Greece seems likely to be a big beneficiary of heated European rhetoric over the British referendum and the ousting of the Austrian chancellor in a dispute over the rise of far-right politicians. Attrition in the U.K. and Austria has greatly contributed to softening German policy on Greek debt over the past week.

In three of Europe’s prime theatres of psychological war — London, Vienna and Athens — the specter of Adolf Hitler is playing a role in helping shape events. Far from escaping its past, Europe is wallowing in it.

Boris Johnson, the mercurial former mayor of London and campaigner for British departure, enlisted the services of Germany’s 1933-45 Nazi leader in a weekend interview on how Europe had to resist centralizing tendencies. Just to show geographical even-handedness, he mentioned Napoleon too.

The Hitler comparisons provoked a predictable storm from Remain leaders. But it was in a sense a historical, if slightly hysterical, riposte to Prime Minister David Cameron’s enumeration, a few days earlier, of the battles of Trafalgar, Blenheim, Waterloo and two world wars to back his view that Britain had to stay in Europe.

In Austria, the hapless Werner Faymann quit after seven years as chancellor, the biggest political casualty yet of Europe’s refugee crisis that has led to a surge for the country’s far-right Freedom party, the leaders of which are routinely compared to Hitler.

A perennial element in the Greek fight to win concessions from creditors, led by Germany, is the memory of the country’s war-time rule by the Nazis. Occupation images are never far from the surface in Athens street demonstrators against allegedly German-inspired austerity.

Signs that Germany and other creditors are moving towards long-awaited Greek debt relief surfaced at last Monday’s euro finance ministers’ meetings. Amid renewed worries that Britain may leave the European Union after the June 23 poll, along with Faymann’s political demise, Germany wants to avoid further European turmoil during an acutely sensitive phase for European politics.

Berlin fears a British departure would open it to an unholy combination of protectionism and demands for German largesse from other European countries, particularly France and Italy. So the Germans are moving to meet the International Monetary Fund’s request for a further stretching out of Greece’s debts to the European Stability Fund, along with a cut in already-low interest rates.

Debt relief and an easing of draconian European demands for a Greek primary budget surplus (before debt service) of 3.5% of gross domestic product are a key condition for the IMF’s participation in the latest €86 billion Greek bailout.
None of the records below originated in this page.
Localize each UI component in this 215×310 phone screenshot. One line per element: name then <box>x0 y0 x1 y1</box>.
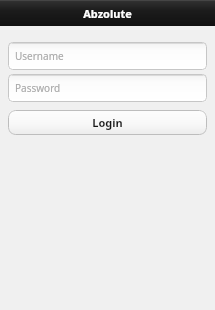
staticText: Login <box>92 115 123 130</box>
button[interactable]: Username <box>8 42 207 70</box>
staticText: Password <box>15 81 61 95</box>
staticText: Username <box>15 49 64 63</box>
staticText: Abzolute <box>83 6 132 21</box>
button[interactable]: Password <box>8 74 207 102</box>
button[interactable]: Login <box>8 110 207 135</box>
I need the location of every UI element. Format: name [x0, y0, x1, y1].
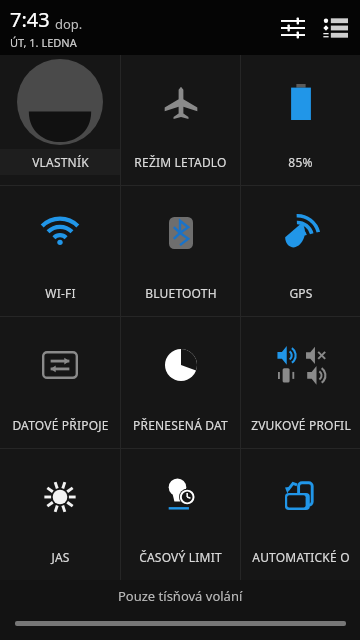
staticText: PŘENESENÁ DAT: [133, 417, 228, 433]
button[interactable]: VLASTNÍK: [0, 55, 120, 185]
button[interactable]: WI-FI: [0, 186, 120, 316]
button[interactable]: PŘENESENÁ DAT: [121, 317, 240, 448]
button[interactable]: ZVUKOVÉ PROFIL: [241, 317, 360, 448]
staticText: DATOVÉ PŘIPOJE: [12, 417, 109, 433]
staticText: ÚT, 1. LEDNA: [10, 35, 77, 50]
button[interactable]: GPS: [241, 186, 360, 316]
staticText: WI-FI: [45, 285, 76, 301]
button[interactable]: Notifications list: [320, 13, 350, 43]
staticText: VLASTNÍK: [32, 154, 89, 170]
staticText: GPS: [289, 285, 313, 301]
staticText: 7:43: [10, 6, 50, 33]
button[interactable]: ČASOVÝ LIMIT: [121, 449, 240, 580]
button[interactable]: REŽIM LETADLO: [121, 55, 240, 185]
button[interactable]: DATOVÉ PŘIPOJE: [0, 317, 120, 448]
staticText: BLUETOOTH: [145, 285, 217, 301]
staticText: JAS: [51, 549, 70, 565]
button[interactable]: Close panel: [0, 612, 360, 634]
staticText: REŽIM LETADLO: [134, 154, 227, 170]
button[interactable]: AUTOMATICKÉ O: [241, 449, 360, 580]
staticText: ČASOVÝ LIMIT: [139, 549, 222, 565]
staticText: Pouze tísňová volání: [118, 587, 243, 605]
button[interactable]: Settings: [278, 13, 308, 43]
staticText: AUTOMATICKÉ O: [252, 549, 350, 565]
staticText: ZVUKOVÉ PROFIL: [251, 417, 351, 433]
staticText: dop.: [55, 15, 83, 33]
button[interactable]: BLUETOOTH: [121, 186, 240, 316]
staticText: 85%: [288, 154, 313, 170]
button[interactable]: JAS: [0, 449, 120, 580]
button[interactable]: 85%: [241, 55, 360, 185]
A deal to extend outstanding credits by another five years and to limit interest rates to 2% up to 2050 seems likely when European finance ministers assemble again on May 24. This would secure Greek repayments of around €3.7 billion to the European Central Bank, the IMF and other creditors in July — and ensure that annual Greek debt service does not exceed 15% of GDP up to 2030, a key IMF condition. French President François Hollande has played a key background role in preparing the prospective agreement.

Wolfgang Schäuble, the German finance minister, appears to have concluded, sensibly, that compliance with Greek, French and IMF conditions is a lesser evil compared with further bad publicity about German intransigence.

Yet pushing the compromise through a fractious German Parliament will spark further outbursts from the antieuro, anti-immigration Alternative for Germany (AfD) party. History as well as economics will remain in the headlines — with Hitler a shadowy yet potent common denominator.